In the financial corridors, whispers are growing louder that should the United States Securities and Exchange Commission (SEC) nod to a Bitcoin exchange-traded fund (ETF), the value of the premier cryptocurrency could hit a staggering $185,000, leaping more than 6x its current rate.
As of August 30, Bitcoin is hovering slightly below the $30,000 mark. However, it’s standing its ground steadfastly against the tides. During a CNBC dialogue, Tom Lee, a frequent commentator on Bitcoin’s price trajectory, provided a perspective causing ripples. Lee posited that approving a spot ETF would absorb Bitcoin’s daily supply. With demand heavily outweighing supply, this imbalance would be the dynamo pushing the coin’s price to the vicinity of $185,000.
Zooming out, Bitcoin’s roller-coaster journey is well documented. Despite witnessing a drastic plunge over the last 20 months, it’s still the undefeated champion in the crypto arena based on market cap. Bitcoin’s value soared to a whopping $69,000 in its heyday before the winds changed in 2022. A massive selloff was triggered, dragging its value to below $16,000 in November 2022. But like the phoenix, Bitcoin rebounded, registering a 50% climb from its November doldrums and hitting north of $31,000 in July 2023.

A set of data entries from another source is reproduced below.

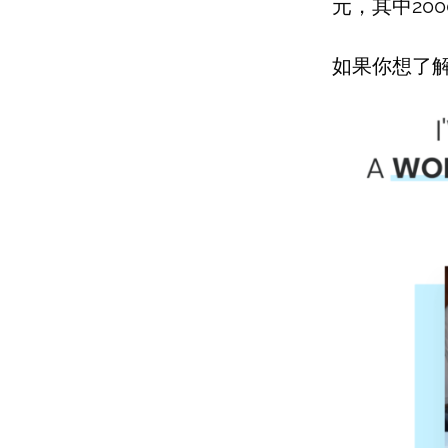
元，其中20
如果你想了解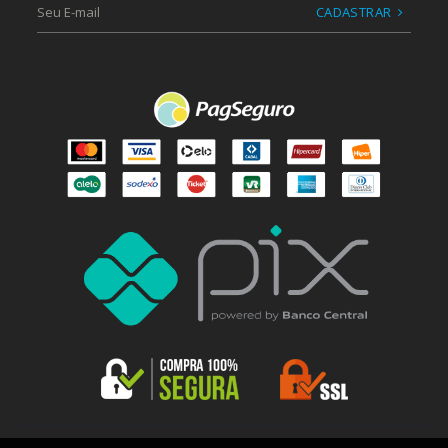
CADASTRAR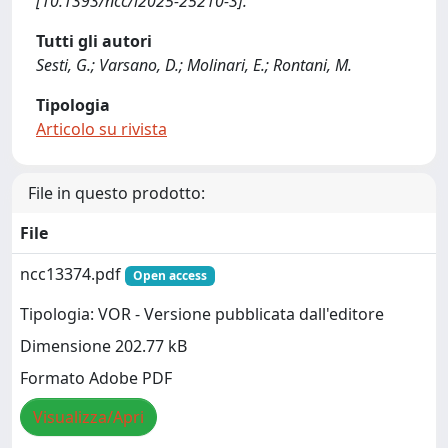
[10.1393/ncc/i2025-25210-3].
Tutti gli autori
Sesti, G.; Varsano, D.; Molinari, E.; Rontani, M.
Tipologia
Articolo su rivista
File in questo prodotto:
File
ncc13374.pdf
Open access
Tipologia: VOR - Versione pubblicata dall'editore
Dimensione 202.77 kB
Formato Adobe PDF
Visualizza/Apri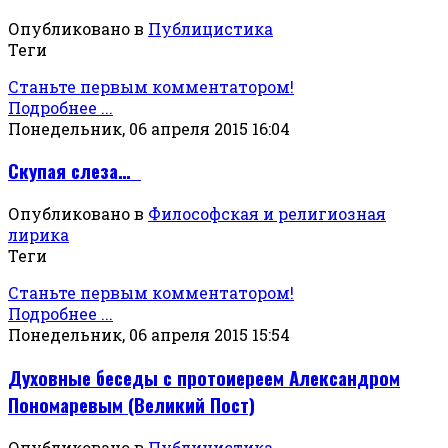
Опубликовано в
Публицистика
Теги
Станьте первым комментатором!
Подробнее ...
Понедельник, 06 апреля 2015 16:04
Скупая слеза…
Опубликовано в
Философская и религиозная
лирика
Теги
Станьте первым комментатором!
Подробнее ...
Понедельник, 06 апреля 2015 15:54
Духовные беседы с протоиереем Александром
Пономаревым (Великий Пост)
Опубликовано в
Публицистика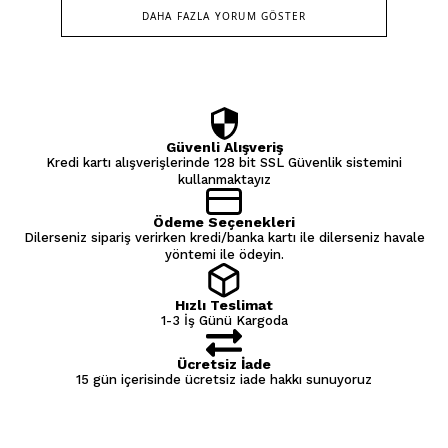
DAHA FAZLA YORUM GÖSTER
Güvenli Alışveriş
Kredi kartı alışverişlerinde 128 bit SSL Güvenlik sistemini
kullanmaktayız
Ödeme Seçenekleri
Dilerseniz sipariş verirken kredi/banka kartı ile dilerseniz havale
yöntemi ile ödeyin.
Hızlı Teslimat
1-3 İş Günü Kargoda
Ücretsiz İade
15 gün içerisinde ücretsiz iade hakkı sunuyoruz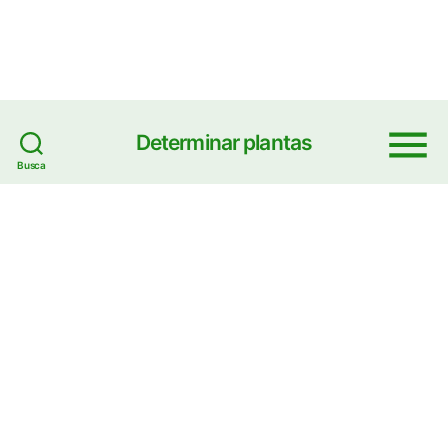
Determinar plantas
Menu
Busca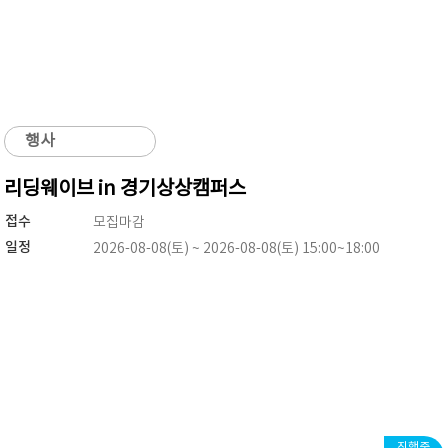
행사
리딩웨이브 in 경기상상캠퍼스
접수
모집마감
일정
2026-08-08(토) ~ 2026-08-08(토) 15:00~18:00
진행중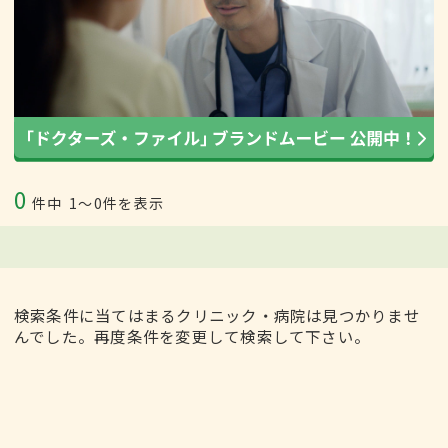
0
件中
1〜0件を表示
検索条件に当てはまるクリニック・病院は見つかりませ
んでした。再度条件を変更して検索して下さい。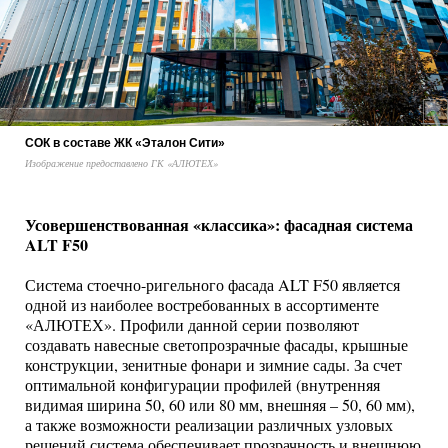
СОК в составе ЖК «Эталон Сити»
Изображение предоставлено ГК «АЛЮТЕХ»
Усовершенствованная «классика»: фасадная система
ALT F50
Система стоечно-ригельного фасада ALT F50 является
одной из наиболее востребованных в ассортименте
«АЛЮТЕХ». Профили данной серии позволяют
создавать навесные светопрозрачные фасады, крышные
конструкции, зенитные фонари и зимние сады. За счет
оптимальной конфигурации профилей (внутренняя
видимая ширина 50, 60 или 80 мм, внешняя – 50, 60 мм),
а также возможности реализации различных узловых
решений система обеспечивает прозрачность и внешнюю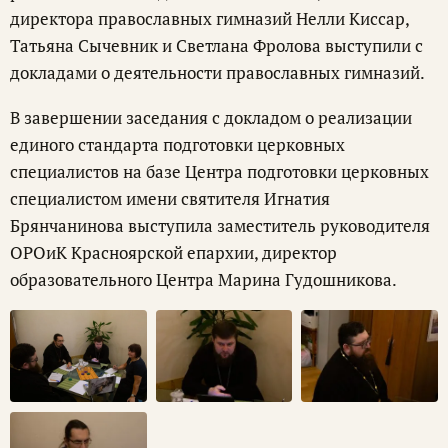
директора православных гимназий Нелли Киссар,
Татьяна Сычевник и Светлана Фролова выступили с
докладами о деятельности православных гимназий.
В завершении заседания с докладом о реализации
единого стандарта подготовки церковных
специалистов на базе Центра подготовки церковных
специалистом имени святителя Игнатия
Брянчанинова выступила заместитель руководителя
ОРОиК Красноярской епархии, директор
образовательного Центра Марина Гудошникова.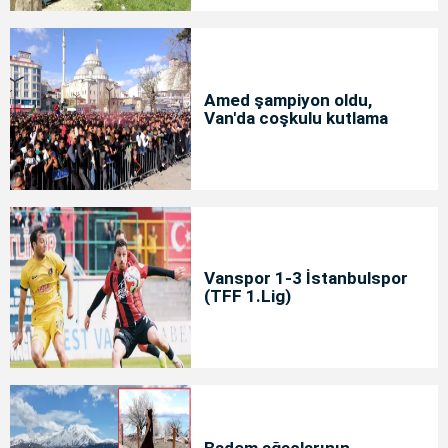
Amed şampiyon oldu,
Van'da coşkulu kutlama
Vanspor 1-3 İstanbulspor
(TFF 1.Lig)
Badem ağaçlarının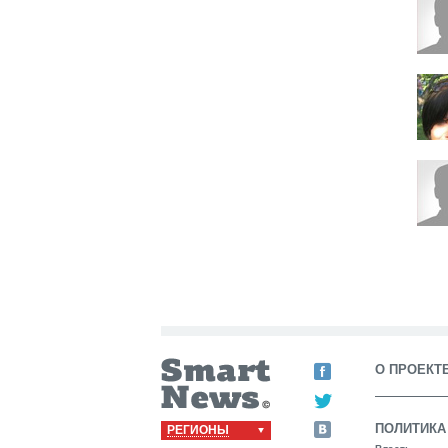
О ПРОЕКТ
ПОЛИТИКА
РЕГИОНЫ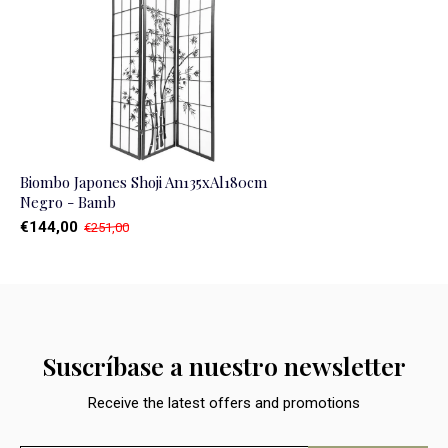
Biombo Japones Shoji An135xAl180cm
Negro - Bamb
€144,00
€251,00
Suscríbase a nuestro newsletter
Receive the latest offers and promotions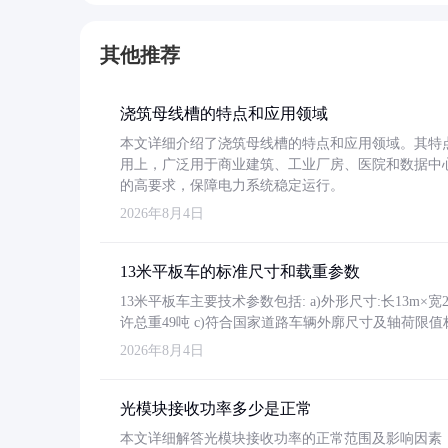
其他推荐
浇筑母线槽的特点和应用领域
本文详细介绍了浇筑母线槽的特点和应用领域。其特
用上，广泛用于商业建筑、工业厂房、医院和数据中
的高要求，保障电力系统稳定运行。
2026年8月4日
13米平板车的标准尺寸和载重参数
13米平板车主要技术参数包括: a)外形尺寸:长13m×宽2.4
许总重49吨 c)符合国家道路车辆外廓尺寸及轴荷限值
2026年8月4日
光模块接收功率多少是正常
本文详细解答光模块接收功率的正常范围及影响因素，重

With bated breath, the crypto community now has its gaze fixed on the SEC, the stern gatekeeper of financial regulations. The SEC has previously brushed aside pleas for a direct ETF derivative mapping Bitcoin prices. Although a nod was given for a Bitcoin Futures ETF, the crypto industry’s clamor is for a direct spot BTC ETF.
After the landmark August 29 court verdict backed Grayscale’s stance that their Bitcoin spot ETF was insulated against market manipulation, the crypto fraternity was buoyant. The SEC faced a setback, but the court refrained from steering them toward approving the ETF. However, after witnessing Bitcoin’s price catapult from $25,800 to $28,000 post-verdict, a growing cohort believes the SEC is cornered and might yield to the ETF pressure sooner rather than later.
To thicken the plot, on August 30, Bloomberg’s senior ETF analysts, Eric Balchunas, and James Seyffart ratcheted up their projection of an SEC approval for a spot ETF in 2023 to 75%, a jump from their earlier 65% estimate. If 2023 remains barren, they project a 95% chance for the green light in 2024. Their optimism springs from the court’s recent unambiguous stance in the SEC vs. Grayscale duel, which trapped the SEC and dealt them a PR blow, thanks to the media frenzy.
Bitcoin’s fate hangs in the balance in this unfolding drama, with the SEC holding the strings. The crypto world watches, waits, and wonders.